La course au trône de la Fed : Un duel façon 'Grand Prix' entre Wall Street et les Fidèles
La succession à la tête de la banque centrale la plus puissante du monde se transforme en véritable partie de poker. Si Rick Rieder de BlackRock mène désormais la danse, l'ombre des 'Loyalistes' et l'imprévisibilité de la Maison-Blanche maintiennent le suspense pour les marchés mondiaux, du CAC 40 à l'Euro Stoxx.
Ce qu'il se passe
Imaginez la recherche du prochain président de la Réserve fédérale comme une finale de tournoi à Roland-Garros, où le vent peut tourner à chaque set. Depuis des mois, la sphère financière spécule sur l'identité du successeur de Jerome Powell, et le classement vient de connaître un basculement spectaculaire.
Rick Rieder, le patron de l'obligataire chez BlackRock et figure légendaire des marchés de taux, est subitement devenu le grand favori des parieurs. Selon la plateforme de prédiction Kalshi, Rieder affiche désormais 48 % de chances de décrocher le poste. C'est un bond de géant, surtout quand on sait qu'il y a seulement une semaine, l'ancien gouverneur de la Fed, Kevin Warsh, faisait cavalier seul en tête. Ce dernier a glissé à la deuxième place avec 31 % de probabilités.
Pourquoi ce changement de décor ? Tout tient à quelques mots venus d'en haut. Lors d'un entretien, Donald Trump a qualifié Rieder de « très impressionnant ». Ajoutez à cela des échos suggérant que les conseillers de la Maison-Blanche apprécient ce vétéran de Wall Street, et les marchés se sont emballés. Cependant, comme on le sait bien en politique, un compliment présidentiel peut être aussi éphémère qu'une éclaircie sur les côtes bretonnes.
L'essentiel en bref
- Le favori : Rick Rieder (BlackRock) domine avec 48 % de chances sur Kalshi.
- Les challengers : Les « Deux Kevin » — Kevin Warsh (31 %) et Kevin Hassett (Directeur du NEC) — restent les chouchous des analystes traditionnels.
- Le facteur loyauté : Certains critiques soulignent que Rieder n'a pas le profil de « loyaliste » pur jus que le Président semble privilégier.
- L'impondérable : Les experts préviennent que Trump pourrait encore sortir un « candidat mystère » de son chapeau au dernier moment.
Pourquoi c'est crucial
Le dirigeant de la Réserve fédérale tient le volant de l'économie mondiale. Ses décisions sur les taux d'intérêt influencent tout, du coût de votre crédit immobilier à Paris jusqu'aux marges de manœuvre des géants du CAC 40 comme LVMH ou TotalEnergies.
Wall Street adore Rieder car il parle le même langage qu'eux.
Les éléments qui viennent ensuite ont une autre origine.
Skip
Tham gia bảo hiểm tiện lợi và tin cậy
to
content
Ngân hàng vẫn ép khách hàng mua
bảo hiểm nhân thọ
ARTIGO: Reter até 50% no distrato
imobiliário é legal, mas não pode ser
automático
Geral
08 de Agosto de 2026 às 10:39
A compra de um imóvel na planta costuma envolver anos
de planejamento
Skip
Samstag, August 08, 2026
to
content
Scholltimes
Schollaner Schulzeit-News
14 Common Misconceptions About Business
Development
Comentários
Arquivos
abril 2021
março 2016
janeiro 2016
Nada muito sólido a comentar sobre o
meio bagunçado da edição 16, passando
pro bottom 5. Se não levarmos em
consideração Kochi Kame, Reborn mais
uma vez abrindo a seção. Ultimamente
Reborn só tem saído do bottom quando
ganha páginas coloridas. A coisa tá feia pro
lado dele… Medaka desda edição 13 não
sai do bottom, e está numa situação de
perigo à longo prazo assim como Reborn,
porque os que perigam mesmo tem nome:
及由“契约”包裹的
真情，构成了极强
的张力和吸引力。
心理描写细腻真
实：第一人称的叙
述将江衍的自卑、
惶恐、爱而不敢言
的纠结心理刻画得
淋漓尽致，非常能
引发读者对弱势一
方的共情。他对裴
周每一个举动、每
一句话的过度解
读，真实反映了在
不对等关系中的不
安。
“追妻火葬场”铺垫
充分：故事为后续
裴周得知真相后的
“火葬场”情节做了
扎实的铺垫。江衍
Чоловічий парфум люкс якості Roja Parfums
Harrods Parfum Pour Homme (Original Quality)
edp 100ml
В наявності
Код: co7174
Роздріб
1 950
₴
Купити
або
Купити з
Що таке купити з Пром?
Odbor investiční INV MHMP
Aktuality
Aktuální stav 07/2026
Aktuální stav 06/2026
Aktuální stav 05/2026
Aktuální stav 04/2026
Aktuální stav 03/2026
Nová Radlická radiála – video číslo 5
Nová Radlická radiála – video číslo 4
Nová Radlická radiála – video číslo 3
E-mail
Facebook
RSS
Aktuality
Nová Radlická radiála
Il gère des milliers de milliards de dollars chez BlackRock et comprend les rouages du système financier mieux que quiconque. Mais il y a un bémol : le « déficit de loyauté ». Des analystes comme Tobin Marcus de Wolfe Research doutent que Rieder corresponde au moule de l'administration actuelle.
Comme l'a noté Marcus dans une note récente : « Pas plus tard que la semaine dernière, Trump continuait d'insister lourdement sur la "loyauté" comme critère de sélection, ce qui est un obstacle pour Rieder... Si c'est toujours l'état d'esprit du Président, cela semble être un problème évident pour Rieder, qui n'est en aucun cas un fidèle de la première heure. »
Il y a aussi le cas Kevin Hassett. Si certains traders pensent qu'il est hors course parce que Trump a déclaré qu'il lui « manquerait » au Conseil économique national, d'autres y voient une feinte classique. L'ancien vice-président de la Fed, Roger Ferguson, ne croit pas non plus à l'euphorie autour de Rieder, affirmant que le choix final se jouera entre « l'un des deux Kevin ».
Le mot de la fin
Alors que les marchés de prédiction misent tout sur une prise de contrôle de la Fed par BlackRock, la réalité est que dans cette administration, le seul sondage qui compte est celui mené auprès d'un seul et unique électeur.